10 December 2025
Vitalik Buterin, co-founder of Ethereum, recently noted that there's a significant chance—around 20%—that quantum computers could break current cryptographic security before 2030. This prospect has enormous implications for Ethereum's security and calls for proactive measures. But it's not just a theoretical exercise; in practice, it could have far-reaching consequences for investors and developers within the ecosystem.
The risks are particularly associated with the elliptic curve digital signature algorithms (ECDSA) that Ethereum and Bitcoin use. Once a public key is exposed on the blockchain, a powerful quantum computer can theoretically use this key to determine the corresponding private key. This means that if a public key is ever exposed, the security of that key is compromised. wallet at risk in a future quantum attack.
Ethereum's security relies on the elliptic curve discrete logarithm (ECDLP) equation. Ethereum uses the secp256k1 elliptic curve for digital signatures.

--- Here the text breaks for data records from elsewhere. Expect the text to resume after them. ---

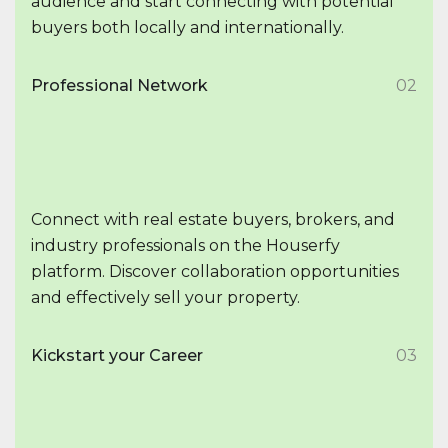
audience and start connecting with potential
buyers both locally and internationally.
Professional Network
02
Connect with real estate buyers, brokers, and
industry professionals on the Houserfy
platform. Discover collaboration opportunities
and effectively sell your property.
Kickstart your Career
03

The process is relatively simple: your private key is a large random number, your public key is a point on the elliptic curve derived from this private key, and your address is a hash of that public key.
On classical hardware, it's easy to go from a private key to a public key, but going back is considered nearly impossible. This asymmetry makes a 256-bit key practically impenetrable. Quantum computers, however, threaten this asymmetry. Shor's algorithm demonstrates that a powerful quantum computer can solve the discrete logarithm equation, which undermines the foundations of numerous cryptographic systems, including the ECDSA.
The Internet Engineering Task Force and the National Institute of Standards and Technology (NIST) now recognize that classical elliptic curve systems are vulnerable to cryptographically relevant quantum computers. This means that while the public key appears secure for now, the risks increase once a transaction is sent and the public key becomes visible on the blockchain. For many users and smart contracts, this means their wallets are compromised once it is exposed.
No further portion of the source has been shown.